= Clem Seecharan =

Clement Toolsie Shiwcharan, commonly known as Clem Seecharan (born 1950), is an anthropogist and a Caribbean historian. He was born in Guyana and has been based in England since 1986.

==Life and career==
Seecharan grew up in East Berbice-Corentyne, and attended the Sheet Anchor Anglican School, the Berbice Educational Institute, and Queen's College in Guyana. He studied at McMaster University in Canada, and taught Caribbean Studies at the University of Guyana for some years, before completing his doctorate in Philosophy at the University of Warwick in 1990. He joined the staff of the University of North London (now a part of London Metropolitan University), where he was head of Caribbean studies between 1993 and 2012, and was awarded a professorship in 2002. He is formally retired, having last taught on the Caribbean Studies programme at London Metropolitan University.

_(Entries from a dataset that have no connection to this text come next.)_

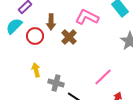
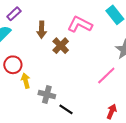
red circle: (35, 36) -> (13, 65), moved
pink line: (103, 77) -> (106, 75), moved

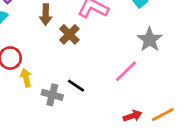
black line: (66, 109) -> (76, 86), moved
red arrow: (112, 112) -> (133, 116), turned 48

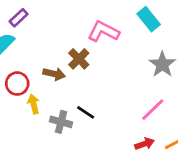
brown arrow: (46, 15) -> (54, 74), moved, turned -78
pink line: (126, 71) -> (153, 110), moved

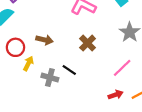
brown cross: (79, 59) -> (88, 43), moved
yellow arrow: (34, 104) -> (28, 63), turned 40

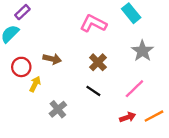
black line: (69, 70) -> (93, 91), moved
gray cross: (50, 77) -> (58, 109), moved, turned 35

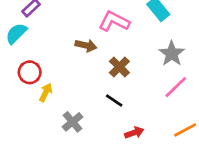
brown arrow: (52, 59) -> (86, 46), moved
pink line: (134, 89) -> (176, 87), moved
red arrow: (128, 117) -> (134, 133), moved

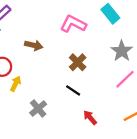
brown arrow: (86, 46) -> (34, 45), moved
red arrow: (134, 133) -> (90, 118), turned -112

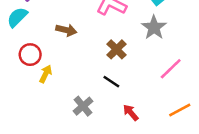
gray star: (122, 51) -> (154, 27), moved
gray cross: (38, 109) -> (83, 106), moved

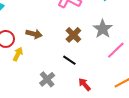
gray star: (154, 27) -> (103, 29), moved
brown arrow: (66, 30) -> (34, 34), moved

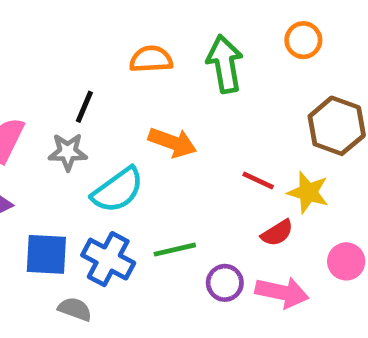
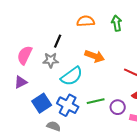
green arrow: (225, 64) -> (117, 23), size x0.7
blue square: (46, 254) -> (42, 103), turned -36
purple circle: (225, 283) -> (118, 107), moved

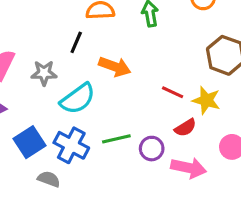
black line: (58, 41) -> (76, 42), moved

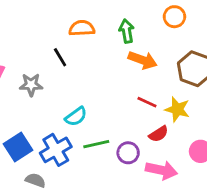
black line: (76, 42) -> (60, 57), turned -54
orange arrow: (115, 67) -> (143, 60), moved
cyan semicircle: (78, 99) -> (76, 117), moved, size x0.7
blue cross: (71, 145) -> (56, 150), turned 32

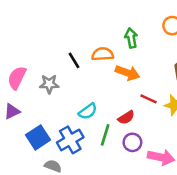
orange semicircle: (82, 28) -> (103, 54), moved
orange arrow: (143, 60) -> (127, 73), moved
red semicircle: (159, 134) -> (126, 118), moved
green line: (96, 144) -> (105, 135), turned -60

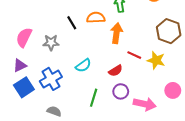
orange arrow: (127, 73) -> (117, 33), turned -102
green line: (105, 135) -> (94, 98), moved
blue square: (38, 137) -> (24, 87), moved
blue cross: (70, 140) -> (51, 79), moved

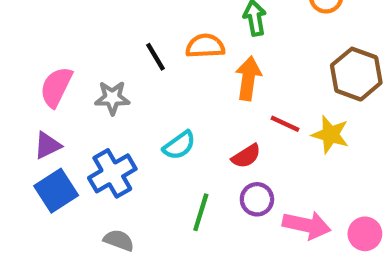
pink circle: (173, 90) -> (365, 234), moved

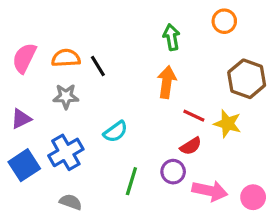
orange semicircle: (205, 46) -> (66, 58), moved
pink semicircle: (56, 87) -> (24, 58), moved
purple triangle: (48, 145) -> (21, 119), moved
red semicircle: (246, 156) -> (191, 146), moved

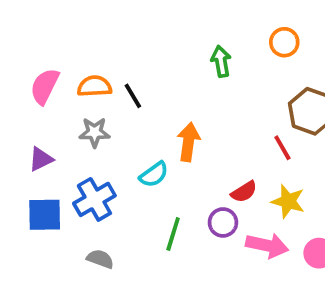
orange arrow: (167, 82) -> (188, 142), moved
red line: (194, 116) -> (282, 148), moved, turned 35
yellow star: (227, 124) -> (288, 201), moved
blue square: (24, 165) -> (45, 215), turned 32

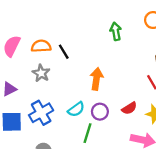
gray star: (94, 132) -> (41, 73), turned 30
cyan semicircle: (154, 175) -> (76, 109), moved
purple circle: (223, 222) -> (100, 112), moved

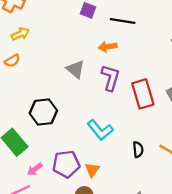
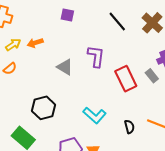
black line: (123, 21) -> (117, 22), moved, turned 50
orange arrow: (108, 47) -> (35, 43), moved
purple L-shape: (110, 78) -> (96, 56), moved

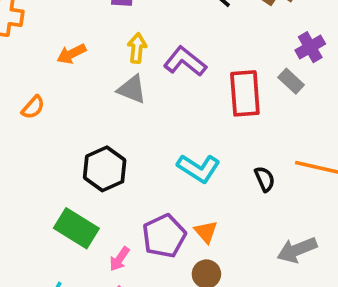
yellow arrow: (13, 45) -> (137, 48), moved, turned -42
purple L-shape: (96, 56) -> (185, 61), turned -50
red rectangle: (126, 79) -> (245, 93), turned 30

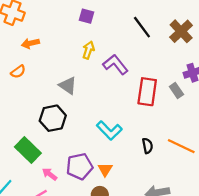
orange arrow: (71, 54) -> (30, 43), moved
gray triangle: (132, 89) -> (68, 86), moved
pink arrow: (119, 259) -> (50, 174), turned 80

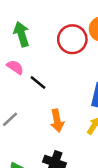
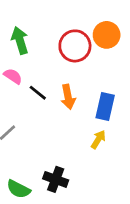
orange arrow: (57, 121) -> (68, 97), moved

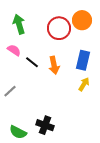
blue rectangle: (105, 106) -> (83, 60), moved
yellow arrow: (98, 140) -> (84, 84), moved

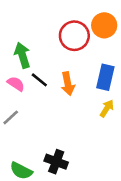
green arrow: (19, 24) -> (22, 55), moved
pink semicircle: (14, 50) -> (16, 84), moved

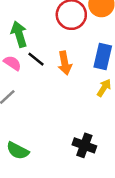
black cross: (56, 162) -> (84, 145), moved

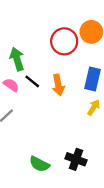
green semicircle: (18, 151) -> (39, 164), moved

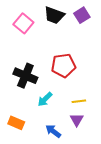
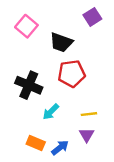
black trapezoid: (54, 15) -> (61, 42), moved
orange rectangle: (16, 123) -> (36, 143), moved
blue arrow: (53, 131) -> (60, 148), turned 105

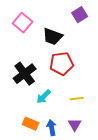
black cross: (29, 85) -> (25, 74), turned 30
purple triangle: (87, 135) -> (75, 125), moved
blue arrow: (60, 148) -> (52, 128), turned -63

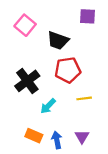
purple square: (80, 15) -> (87, 16), turned 35
yellow line: (77, 99) -> (84, 98), moved

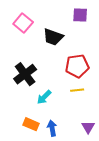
red pentagon: (68, 70) -> (77, 66), moved
purple triangle: (82, 137) -> (88, 127), moved

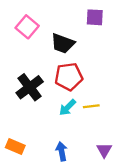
red pentagon: (77, 66) -> (69, 77), moved
cyan arrow: (44, 97) -> (67, 107), moved
orange rectangle: (31, 124) -> (15, 147), moved

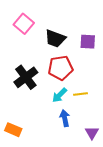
purple square: (95, 17) -> (88, 42), moved
blue arrow: (62, 151) -> (65, 118), moved

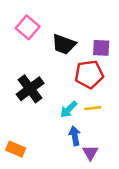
red pentagon: (60, 68) -> (89, 74), moved
purple triangle: (92, 133) -> (90, 153), moved

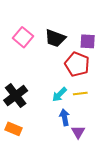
pink square: (28, 27) -> (23, 37), moved
red pentagon: (89, 74) -> (77, 64), turned 30
black cross: (30, 89) -> (16, 96), moved

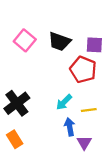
yellow line: (80, 93) -> (89, 110), moved
orange rectangle: (14, 129) -> (15, 139), turned 35

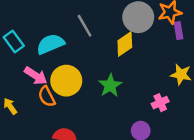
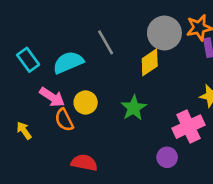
yellow circle: (66, 81) -> (86, 103), size x0.7
pink cross: (160, 103) -> (188, 127), size x1.6

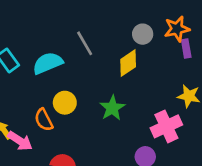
gray circle: (164, 33) -> (143, 34), size x0.6
pink arrow: (52, 97) -> (20, 141), moved

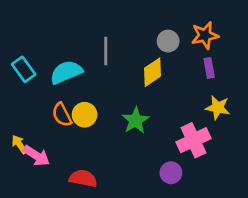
gray line: (85, 43) -> (106, 51), turned 30
purple rectangle: (186, 49) -> (209, 68), moved
orange semicircle: (44, 120) -> (62, 115), moved

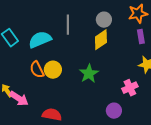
gray circle: (168, 41) -> (104, 20), moved
pink cross: (194, 140) -> (130, 88), size x0.7

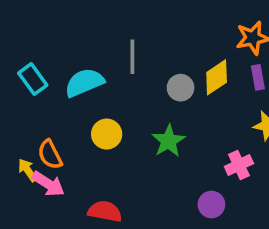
gray circle: (104, 20) -> (181, 88), moved
yellow diamond: (101, 40) -> (217, 77), moved
orange semicircle: (37, 70) -> (50, 155), moved

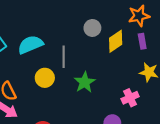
gray line: (132, 57) -> (64, 57), moved
gray circle: (181, 88) -> (92, 28), moved

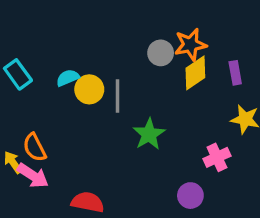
orange star: (139, 16) -> (190, 45), moved
cyan semicircle: (30, 45) -> (68, 78), size x0.6
yellow circle: (45, 78) -> (89, 89), moved

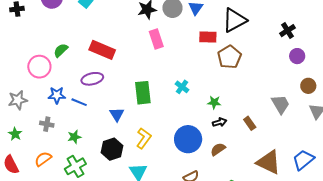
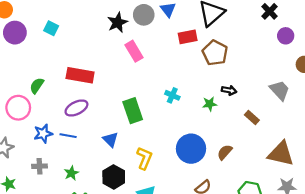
black arrow: (220, 122) -> (229, 90), moved, turned 40

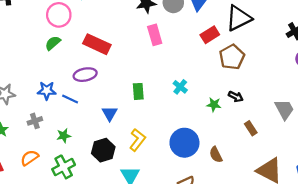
red rectangle: (188, 37) -> (210, 35), turned -36
pink circle: (18, 108) -> (59, 15), moved
green rectangle: (133, 111) -> (138, 91), size x0.7
brown semicircle: (225, 152) -> (216, 155), turned -84
gray cross: (39, 166) -> (35, 121), turned -32

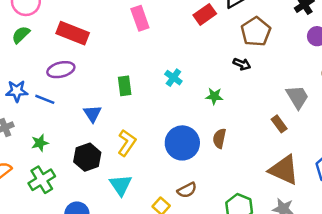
brown pentagon: (232, 57) -> (256, 32), moved
black arrow: (236, 97) -> (242, 64), moved
brown rectangle: (251, 128) -> (279, 124), moved
brown semicircle: (216, 155) -> (219, 138), moved, turned 42

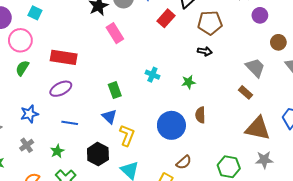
brown pentagon: (256, 32) -> (210, 23), turned -30
blue line: (45, 99) -> (70, 123), moved
blue triangle: (92, 114) -> (109, 117), moved

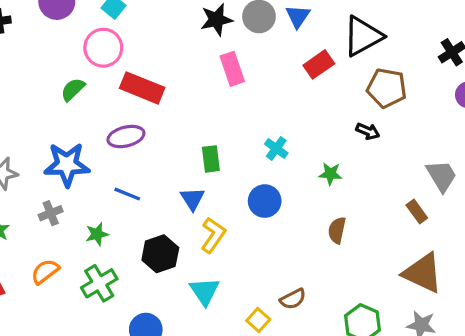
pink circle: (20, 40) -> (103, 48), moved
blue star: (29, 114) -> (67, 165), size x1.5
blue circle: (171, 125) -> (265, 201), moved, size x0.7

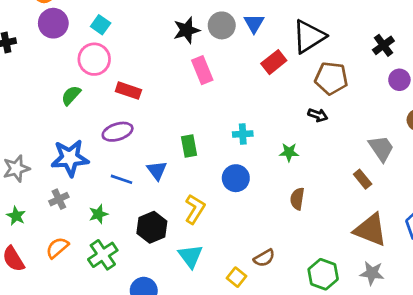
red rectangle: (142, 88) -> (128, 91), size x0.7
cyan cross: (276, 148) -> (243, 134), turned -36
blue triangle: (192, 199) -> (157, 170), moved

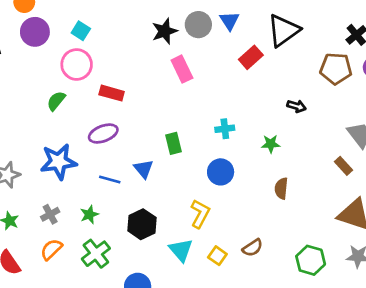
brown pentagon: (331, 78) -> (336, 69), moved
gray cross: (59, 199) -> (50, 214), moved
yellow L-shape: (195, 209) -> (200, 214), moved
yellow square: (237, 277) -> (217, 256), moved

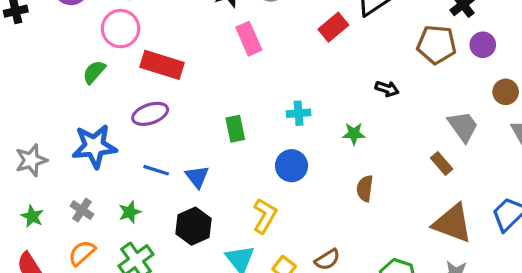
red rectangle: (112, 93) -> (162, 65), size x1.4
blue triangle: (144, 169) -> (197, 177), moved
gray cross: (50, 214) -> (82, 210), turned -30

Seecharan continues educational and advocacy work informally, as in his recent contribution to a discussion on the legacy of former Guyanese Marxist leader Cheddi Jagan, hosted by the Guyanese High Commission in London on March 28, 2018.

==Publications==
A distinguished Caribbean historian, Seecharan is the author of publications that include Indo-West Indian Cricket (with Frank Birbalsingh; Hansib, 1988), India and the Shaping of the Indo-Guyanese Imagination: 1890-1920 (Peepal Tree Press, 1993) and Indians in British Guiana 1919-1929 (Macmillan Publishers). In 2005 his biography of Jock Campbell, Sweetening Bitter Sugar: Jock Campbell, the Booker Reformer in British Guiana 1934-1966 was published (Ian Randle Publishers, Jamaica) and won the Elsa Gouveia Prize from the Association of Caribbean Historians, their citation describing it as "an extraordinarily impressive book of signal importance in Caribbean history and historiography." Muscular Learning: Cricket and Education in the Making of the British West Indies at the End of the 19th Century, was published in 2006 (Ian Randle Publishers).

In 2018, Seecharan launched the second volume of the history of cricket in Guyana, covering the years 1898–1914. He wrote a biography of the Guyanese Test cricketer Joe Solomon in 2022, Joe Solomon and the Spirit of Port Mourant.

==Honours==
Seecharan received an honorary doctorate from the University of the West Indies (UWI) in 2017. He delivered the 2014 Republic of Guyana Distinguished Lecture. In 2023 he was awarded the annual Howard Milton Award for Cricket Scholarship.